The problem:
Each line containing the string "font" should be copied out of the entries.

Dataset:
====================

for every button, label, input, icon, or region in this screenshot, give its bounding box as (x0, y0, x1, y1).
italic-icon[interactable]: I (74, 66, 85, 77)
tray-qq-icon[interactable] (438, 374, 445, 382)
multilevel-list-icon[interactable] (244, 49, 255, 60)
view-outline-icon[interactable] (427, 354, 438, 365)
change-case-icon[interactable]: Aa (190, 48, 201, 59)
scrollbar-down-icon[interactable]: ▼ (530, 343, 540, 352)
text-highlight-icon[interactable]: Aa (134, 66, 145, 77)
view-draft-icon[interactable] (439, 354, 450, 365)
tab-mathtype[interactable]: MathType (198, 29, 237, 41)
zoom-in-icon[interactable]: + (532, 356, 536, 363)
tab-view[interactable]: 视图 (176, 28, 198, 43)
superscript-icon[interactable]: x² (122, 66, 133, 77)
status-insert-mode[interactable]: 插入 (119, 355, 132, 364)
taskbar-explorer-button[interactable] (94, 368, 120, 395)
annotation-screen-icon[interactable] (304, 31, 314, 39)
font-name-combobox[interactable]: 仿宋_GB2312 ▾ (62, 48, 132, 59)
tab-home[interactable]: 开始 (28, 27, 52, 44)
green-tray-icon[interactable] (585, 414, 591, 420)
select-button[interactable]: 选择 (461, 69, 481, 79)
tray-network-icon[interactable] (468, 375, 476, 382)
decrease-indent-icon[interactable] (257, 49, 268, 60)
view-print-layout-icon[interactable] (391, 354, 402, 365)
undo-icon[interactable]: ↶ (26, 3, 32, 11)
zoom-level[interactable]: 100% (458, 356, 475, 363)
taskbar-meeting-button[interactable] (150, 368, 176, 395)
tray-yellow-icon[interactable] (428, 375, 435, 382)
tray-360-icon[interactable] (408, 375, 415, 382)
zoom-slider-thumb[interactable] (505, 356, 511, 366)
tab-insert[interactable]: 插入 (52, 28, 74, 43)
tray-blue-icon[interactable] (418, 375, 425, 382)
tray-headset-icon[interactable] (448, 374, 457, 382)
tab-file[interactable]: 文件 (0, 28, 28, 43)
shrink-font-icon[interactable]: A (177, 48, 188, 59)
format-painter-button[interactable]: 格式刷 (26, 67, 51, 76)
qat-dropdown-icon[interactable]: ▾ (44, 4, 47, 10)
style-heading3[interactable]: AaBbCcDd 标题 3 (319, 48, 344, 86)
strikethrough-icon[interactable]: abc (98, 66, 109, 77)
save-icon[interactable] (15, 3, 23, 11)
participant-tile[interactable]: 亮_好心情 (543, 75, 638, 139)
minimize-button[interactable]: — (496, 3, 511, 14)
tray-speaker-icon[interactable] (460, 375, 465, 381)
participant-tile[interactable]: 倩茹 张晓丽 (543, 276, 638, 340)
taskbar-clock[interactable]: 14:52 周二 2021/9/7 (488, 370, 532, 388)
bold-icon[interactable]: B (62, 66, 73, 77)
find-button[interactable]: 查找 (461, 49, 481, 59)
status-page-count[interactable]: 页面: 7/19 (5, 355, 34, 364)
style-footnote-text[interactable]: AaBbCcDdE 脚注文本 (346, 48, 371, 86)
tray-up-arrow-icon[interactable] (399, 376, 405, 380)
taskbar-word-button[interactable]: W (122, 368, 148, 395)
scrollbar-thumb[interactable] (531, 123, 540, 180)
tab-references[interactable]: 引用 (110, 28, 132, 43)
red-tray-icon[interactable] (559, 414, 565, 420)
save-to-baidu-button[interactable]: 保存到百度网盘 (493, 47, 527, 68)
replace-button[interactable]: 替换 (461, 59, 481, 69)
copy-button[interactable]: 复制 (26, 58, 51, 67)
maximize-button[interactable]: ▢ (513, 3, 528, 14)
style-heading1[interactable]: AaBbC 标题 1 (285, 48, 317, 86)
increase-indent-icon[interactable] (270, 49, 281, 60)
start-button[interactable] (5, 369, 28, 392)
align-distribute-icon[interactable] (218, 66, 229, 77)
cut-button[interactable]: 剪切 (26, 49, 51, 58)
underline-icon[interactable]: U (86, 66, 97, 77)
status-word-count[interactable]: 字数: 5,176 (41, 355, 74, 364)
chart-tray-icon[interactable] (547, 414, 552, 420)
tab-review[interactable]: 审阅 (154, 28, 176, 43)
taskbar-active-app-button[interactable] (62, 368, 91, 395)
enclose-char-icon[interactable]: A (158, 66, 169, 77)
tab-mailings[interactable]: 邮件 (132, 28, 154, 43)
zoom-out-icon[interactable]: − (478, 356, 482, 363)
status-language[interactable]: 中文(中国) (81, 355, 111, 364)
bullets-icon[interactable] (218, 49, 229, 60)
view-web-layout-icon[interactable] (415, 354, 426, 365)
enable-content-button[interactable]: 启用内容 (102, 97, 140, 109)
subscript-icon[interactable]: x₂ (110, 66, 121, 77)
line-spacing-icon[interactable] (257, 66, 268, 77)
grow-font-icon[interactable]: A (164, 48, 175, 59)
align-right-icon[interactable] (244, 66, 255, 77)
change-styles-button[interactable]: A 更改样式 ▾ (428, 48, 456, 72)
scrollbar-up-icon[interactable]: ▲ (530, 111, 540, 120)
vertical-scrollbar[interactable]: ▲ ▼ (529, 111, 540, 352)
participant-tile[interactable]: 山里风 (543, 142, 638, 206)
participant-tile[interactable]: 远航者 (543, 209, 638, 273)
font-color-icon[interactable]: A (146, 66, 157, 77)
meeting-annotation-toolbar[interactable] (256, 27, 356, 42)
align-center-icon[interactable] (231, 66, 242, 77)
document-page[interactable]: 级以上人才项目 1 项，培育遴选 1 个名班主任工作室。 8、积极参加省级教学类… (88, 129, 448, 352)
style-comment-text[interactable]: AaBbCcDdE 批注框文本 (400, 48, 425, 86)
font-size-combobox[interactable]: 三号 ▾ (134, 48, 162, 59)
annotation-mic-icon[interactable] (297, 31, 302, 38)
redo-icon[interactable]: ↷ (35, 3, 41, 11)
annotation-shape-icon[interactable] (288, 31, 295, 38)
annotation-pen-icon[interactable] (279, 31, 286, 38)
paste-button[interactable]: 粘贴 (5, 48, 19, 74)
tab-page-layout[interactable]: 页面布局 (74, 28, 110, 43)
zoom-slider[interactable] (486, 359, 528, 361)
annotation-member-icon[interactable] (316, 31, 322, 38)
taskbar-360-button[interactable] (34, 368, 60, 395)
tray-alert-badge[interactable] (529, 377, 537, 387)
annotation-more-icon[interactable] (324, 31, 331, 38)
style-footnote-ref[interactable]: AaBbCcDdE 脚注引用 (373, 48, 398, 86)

====================

Response:
font-name-combobox[interactable]: 仿宋_GB2312 ▾ (62, 48, 132, 59)
shrink-font-icon[interactable]: A (177, 48, 188, 59)
grow-font-icon[interactable]: A (164, 48, 175, 59)
font-color-icon[interactable]: A (146, 66, 157, 77)
font-size-combobox[interactable]: 三号 ▾ (134, 48, 162, 59)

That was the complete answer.